◆ **Exercise**
Every line of the data below is to be duplicated exactly, pictures excepted.

(Dataset entries)
··········
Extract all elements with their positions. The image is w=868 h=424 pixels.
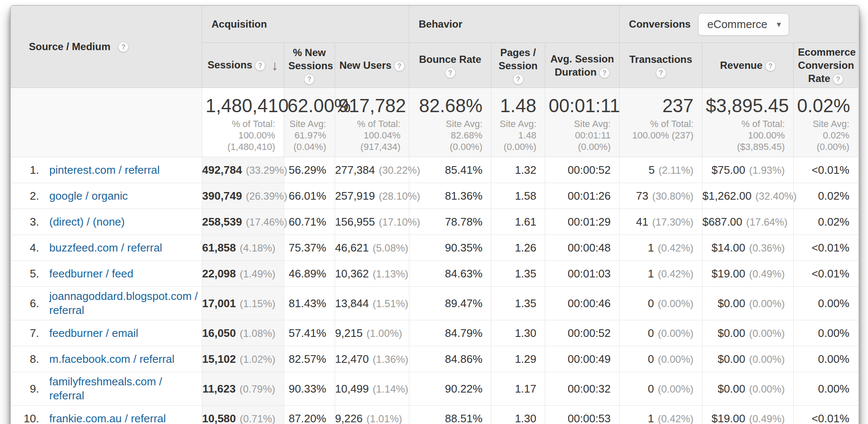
sort-descending-icon[interactable]: ↓ (271, 58, 278, 73)
cell-new-users: 277,384(30.22%) (335, 157, 409, 183)
totals-revenue-cell: $3,895.45 % of Total: 100.00% ($3,895.45… (702, 88, 794, 157)
cell-bounce-rate-value: 81.36% (445, 189, 482, 202)
help-icon[interactable]: ? (833, 74, 843, 85)
cell-ecommerce-conversion-rate-value: <0.01% (812, 164, 849, 176)
source-medium-link[interactable]: frankie.com.au / referral (49, 412, 166, 424)
column-header-transactions[interactable]: Transactions? (620, 43, 702, 88)
cell-pct-new-sessions: 60.71% (284, 209, 335, 235)
ecommerce-dropdown-value: eCommerce (707, 18, 767, 31)
cell-pages-session: 1.30 (491, 320, 545, 346)
ecommerce-dropdown[interactable]: eCommerce ▾ (698, 13, 789, 36)
totals-transactions-subtext: % of Total: 100.00% (237) (623, 118, 693, 141)
table-row: 6.joannagoddard.blogspot.com / referral1… (11, 287, 858, 320)
help-icon[interactable]: ? (255, 60, 265, 71)
cell-revenue-percent: (32.40%) (755, 190, 797, 202)
cell-ecommerce-conversion-rate-value: 0.00% (818, 297, 849, 310)
cell-bounce-rate: 84.79% (409, 320, 491, 346)
cell-pages-session-value: 1.61 (515, 215, 536, 228)
cell-transactions-value: 0 (648, 297, 654, 310)
cell-revenue-value: $19.00 (711, 412, 745, 424)
row-rank: 2. (11, 189, 39, 203)
cell-transactions: 0(0.00%) (620, 346, 702, 372)
cell-transactions-percent: (0.42%) (658, 242, 693, 254)
table-row: 4.buzzfeed.com / referral61,858(4.18%)75… (11, 235, 858, 261)
help-icon[interactable]: ? (656, 68, 666, 78)
source-medium-link[interactable]: familyfreshmeals.com / referral (49, 375, 198, 403)
cell-sessions: 390,749(26.39%) (202, 183, 284, 209)
cell-transactions-value: 1 (648, 267, 654, 280)
totals-avg-duration-subtext: Site Avg: 00:01:11 (0.00%) (549, 118, 611, 153)
cell-sessions: 492,784(33.29%) (202, 157, 284, 183)
totals-avg-duration-value: 00:01:11 (549, 95, 611, 117)
cell-new-users-percent: (1.01%) (366, 413, 402, 424)
cell-revenue: $0.00(0.00%) (702, 346, 794, 372)
cell-ecommerce-conversion-rate: 0.02% (794, 209, 858, 235)
cell-transactions-value: 41 (636, 215, 648, 228)
help-icon[interactable]: ? (765, 61, 776, 71)
source-medium-link[interactable]: feedburner / email (49, 326, 138, 340)
cell-pages-session-value: 1.32 (515, 164, 536, 176)
cell-pages-session-value: 1.35 (515, 297, 536, 310)
column-header-pages-session[interactable]: Pages / Session? (491, 43, 545, 88)
help-icon[interactable]: ? (445, 68, 456, 78)
cell-sessions-value: 17,001 (202, 297, 236, 310)
cell-pct-new-sessions-value: 57.41% (289, 327, 326, 339)
section-behavior: Behavior (409, 6, 620, 43)
source-medium-link[interactable]: m.facebook.com / referral (49, 352, 175, 366)
totals-ecom-rate-subtext: Site Avg: 0.02% (0.00%) (797, 118, 849, 153)
column-header-sessions[interactable]: Sessions?↓ (202, 43, 284, 88)
cell-new-users: 9,215(1.00%) (335, 320, 409, 346)
cell-pages-session: 1.17 (491, 372, 545, 406)
cell-transactions-percent: (0.00%) (658, 328, 693, 339)
source-medium-link[interactable]: (direct) / (none) (49, 215, 125, 229)
cell-transactions-value: 0 (648, 382, 654, 395)
table-row: 2.google / organic390,749(26.39%)66.01%2… (11, 183, 858, 209)
cell-revenue-value: $75.00 (711, 164, 745, 176)
column-header-ecommerce-conversion-rate[interactable]: Ecommerce Conversion Rate? (794, 43, 858, 88)
cell-source-medium: 10.frankie.com.au / referral (11, 406, 202, 424)
cell-bounce-rate: 89.47% (409, 287, 491, 320)
cell-pages-session-value: 1.35 (515, 267, 536, 280)
cell-avg-session-duration: 00:00:49 (545, 346, 620, 372)
source-medium-link[interactable]: pinterest.com / referral (49, 163, 160, 177)
help-icon[interactable]: ? (304, 74, 315, 85)
cell-new-users-value: 9,215 (335, 327, 363, 339)
cell-new-users-value: 10,499 (335, 382, 369, 395)
cell-revenue: $0.00(0.00%) (702, 372, 794, 406)
cell-revenue-value: $0.00 (718, 327, 745, 339)
cell-revenue-value: $0.00 (718, 382, 745, 395)
cell-new-users: 9,226(1.01%) (335, 406, 409, 424)
column-header-revenue[interactable]: Revenue? (702, 43, 794, 88)
cell-pages-session: 1.29 (491, 346, 545, 372)
help-icon[interactable]: ? (513, 74, 524, 85)
cell-sessions-value: 16,050 (202, 327, 236, 339)
help-icon[interactable]: ? (118, 42, 129, 52)
cell-transactions: 0(0.00%) (620, 372, 702, 406)
cell-bounce-rate-value: 90.35% (445, 241, 482, 254)
source-medium-link[interactable]: feedburner / feed (49, 267, 133, 281)
cell-revenue-percent: (0.36%) (749, 242, 785, 254)
totals-bounce-rate-subtext: Site Avg: 82.68% (0.00%) (413, 118, 482, 153)
column-header-bounce-rate[interactable]: Bounce Rate? (409, 43, 491, 88)
cell-pct-new-sessions-value: 87.20% (289, 412, 326, 424)
cell-pct-new-sessions-value: 46.89% (289, 267, 326, 280)
source-medium-link[interactable]: google / organic (49, 189, 128, 203)
help-icon[interactable]: ? (599, 68, 610, 78)
cell-bounce-rate-value: 89.47% (445, 297, 482, 310)
source-medium-link[interactable]: buzzfeed.com / referral (49, 241, 162, 255)
totals-pages-session-value: 1.48 (495, 95, 536, 117)
table-row: 7.feedburner / email16,050(1.08%)57.41%9… (11, 320, 858, 346)
source-medium-link[interactable]: joannagoddard.blogspot.com / referral (49, 289, 198, 317)
section-acquisition: Acquisition (202, 6, 409, 43)
cell-avg-session-duration: 00:00:46 (545, 287, 620, 320)
cell-revenue: $1,262.00(32.40%) (702, 183, 794, 209)
cell-avg-session-duration-value: 00:00:52 (568, 164, 611, 176)
column-header-new-users[interactable]: New Users? (335, 43, 409, 88)
column-header-source-medium[interactable]: Source / Medium? (11, 6, 202, 88)
column-header-pct-new-sessions[interactable]: % New Sessions? (284, 43, 335, 88)
column-header-avg-session-duration[interactable]: Avg. Session Duration? (545, 43, 620, 88)
cell-bounce-rate-value: 84.86% (445, 353, 482, 365)
cell-pages-session: 1.30 (491, 406, 545, 424)
cell-transactions-percent: (0.42%) (658, 268, 693, 280)
help-icon[interactable]: ? (394, 61, 405, 71)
··········
◆ **Output of the task**
Extract all elements with their positions. The image is w=868 h=424 pixels.
sort-descending-icon[interactable]: ↓ (271, 58, 278, 73)
cell-new-users: 277,384(30.22%) (335, 157, 409, 183)
totals-revenue-cell: $3,895.45 % of Total: 100.00% ($3,895.45… (702, 88, 794, 157)
cell-bounce-rate-value: 81.36% (445, 189, 482, 202)
help-icon[interactable]: ? (833, 74, 843, 85)
cell-ecommerce-conversion-rate-value: <0.01% (812, 164, 849, 176)
source-medium-link[interactable]: frankie.com.au / referral (49, 412, 166, 424)
column-header-transactions[interactable]: Transactions? (620, 43, 702, 88)
cell-pct-new-sessions: 60.71% (284, 209, 335, 235)
ecommerce-dropdown-value: eCommerce (707, 18, 767, 31)
cell-pages-session: 1.30 (491, 320, 545, 346)
ecommerce-dropdown[interactable]: eCommerce ▾ (698, 13, 789, 36)
totals-transactions-subtext: % of Total: 100.00% (237) (623, 118, 693, 141)
table-row: 6.joannagoddard.blogspot.com / referral1… (11, 287, 858, 320)
help-icon[interactable]: ? (255, 60, 265, 71)
cell-revenue-percent: (32.40%) (755, 190, 797, 202)
cell-ecommerce-conversion-rate-value: 0.00% (818, 297, 849, 310)
cell-bounce-rate: 84.79% (409, 320, 491, 346)
cell-pages-session-value: 1.61 (515, 215, 536, 228)
cell-transactions-value: 0 (648, 297, 654, 310)
cell-revenue-value: $19.00 (711, 412, 745, 424)
row-rank: 2. (11, 189, 39, 203)
cell-transactions: 0(0.00%) (620, 346, 702, 372)
cell-transactions-percent: (0.42%) (658, 242, 693, 254)
table-row: 4.buzzfeed.com / referral61,858(4.18%)75… (11, 235, 858, 261)
help-icon[interactable]: ? (656, 68, 666, 78)
source-medium-link[interactable]: familyfreshmeals.com / referral (49, 375, 198, 403)
cell-sessions: 390,749(26.39%) (202, 183, 284, 209)
cell-transactions-value: 1 (648, 267, 654, 280)
totals-avg-duration-subtext: Site Avg: 00:01:11 (0.00%) (549, 118, 611, 153)
cell-sessions: 492,784(33.29%) (202, 157, 284, 183)
totals-avg-duration-value: 00:01:11 (549, 95, 611, 117)
cell-new-users-percent: (1.01%) (366, 413, 402, 424)
cell-revenue: $0.00(0.00%) (702, 346, 794, 372)
cell-ecommerce-conversion-rate: 0.02% (794, 209, 858, 235)
cell-transactions-value: 41 (636, 215, 648, 228)
help-icon[interactable]: ? (765, 61, 776, 71)
source-medium-link[interactable]: feedburner / email (49, 326, 138, 340)
cell-pages-session-value: 1.32 (515, 164, 536, 176)
cell-pages-session-value: 1.35 (515, 297, 536, 310)
column-header-pages-session[interactable]: Pages / Session? (491, 43, 545, 88)
help-icon[interactable]: ? (445, 68, 456, 78)
cell-sessions-value: 17,001 (202, 297, 236, 310)
cell-pct-new-sessions-value: 57.41% (289, 327, 326, 339)
section-behavior: Behavior (409, 6, 620, 43)
source-medium-link[interactable]: m.facebook.com / referral (49, 352, 175, 366)
totals-ecom-rate-subtext: Site Avg: 0.02% (0.00%) (797, 118, 849, 153)
column-header-sessions[interactable]: Sessions?↓ (202, 43, 284, 88)
cell-new-users: 9,215(1.00%) (335, 320, 409, 346)
cell-pages-session: 1.17 (491, 372, 545, 406)
cell-transactions-percent: (0.00%) (658, 328, 693, 339)
source-medium-link[interactable]: (direct) / (none) (49, 215, 125, 229)
cell-transactions-value: 0 (648, 382, 654, 395)
table-row: 2.google / organic390,749(26.39%)66.01%2… (11, 183, 858, 209)
cell-revenue-value: $75.00 (711, 164, 745, 176)
column-header-ecommerce-conversion-rate[interactable]: Ecommerce Conversion Rate? (794, 43, 858, 88)
cell-source-medium: 10.frankie.com.au / referral (11, 406, 202, 424)
cell-bounce-rate: 89.47% (409, 287, 491, 320)
cell-pages-session-value: 1.35 (515, 267, 536, 280)
cell-avg-session-duration: 00:00:49 (545, 346, 620, 372)
source-medium-link[interactable]: pinterest.com / referral (49, 163, 160, 177)
help-icon[interactable]: ? (304, 74, 315, 85)
cell-new-users-value: 9,215 (335, 327, 363, 339)
cell-new-users-value: 10,499 (335, 382, 369, 395)
cell-revenue: $0.00(0.00%) (702, 372, 794, 406)
cell-revenue-value: $0.00 (718, 327, 745, 339)
cell-revenue-value: $0.00 (718, 382, 745, 395)
cell-new-users: 9,226(1.01%) (335, 406, 409, 424)
column-header-revenue[interactable]: Revenue? (702, 43, 794, 88)
cell-pages-session: 1.29 (491, 346, 545, 372)
help-icon[interactable]: ? (513, 74, 524, 85)
cell-sessions-value: 16,050 (202, 327, 236, 339)
help-icon[interactable]: ? (118, 42, 129, 52)
cell-transactions: 0(0.00%) (620, 372, 702, 406)
cell-bounce-rate-value: 90.35% (445, 241, 482, 254)
source-medium-link[interactable]: feedburner / feed (49, 267, 133, 281)
cell-revenue-percent: (0.36%) (749, 242, 785, 254)
totals-bounce-rate-subtext: Site Avg: 82.68% (0.00%) (413, 118, 482, 153)
column-header-bounce-rate[interactable]: Bounce Rate? (409, 43, 491, 88)
cell-pct-new-sessions-value: 87.20% (289, 412, 326, 424)
cell-pct-new-sessions-value: 46.89% (289, 267, 326, 280)
source-medium-link[interactable]: google / organic (49, 189, 128, 203)
help-icon[interactable]: ? (599, 68, 610, 78)
cell-bounce-rate-value: 89.47% (445, 297, 482, 310)
source-medium-link[interactable]: buzzfeed.com / referral (49, 241, 162, 255)
totals-pages-session-value: 1.48 (495, 95, 536, 117)
table-row: 7.feedburner / email16,050(1.08%)57.41%9… (11, 320, 858, 346)
source-medium-link[interactable]: joannagoddard.blogspot.com / referral (49, 289, 198, 317)
section-acquisition: Acquisition (202, 6, 409, 43)
cell-avg-session-duration: 00:00:46 (545, 287, 620, 320)
cell-revenue: $1,262.00(32.40%) (702, 183, 794, 209)
cell-avg-session-duration-value: 00:00:52 (568, 164, 611, 176)
column-header-new-users[interactable]: New Users? (335, 43, 409, 88)
column-header-source-medium[interactable]: Source / Medium? (11, 6, 202, 88)
column-header-pct-new-sessions[interactable]: % New Sessions? (284, 43, 335, 88)
column-header-avg-session-duration[interactable]: Avg. Session Duration? (545, 43, 620, 88)
cell-bounce-rate-value: 84.86% (445, 353, 482, 365)
cell-pages-session: 1.30 (491, 406, 545, 424)
cell-transactions-percent: (0.42%) (658, 268, 693, 280)
help-icon[interactable]: ? (394, 61, 405, 71)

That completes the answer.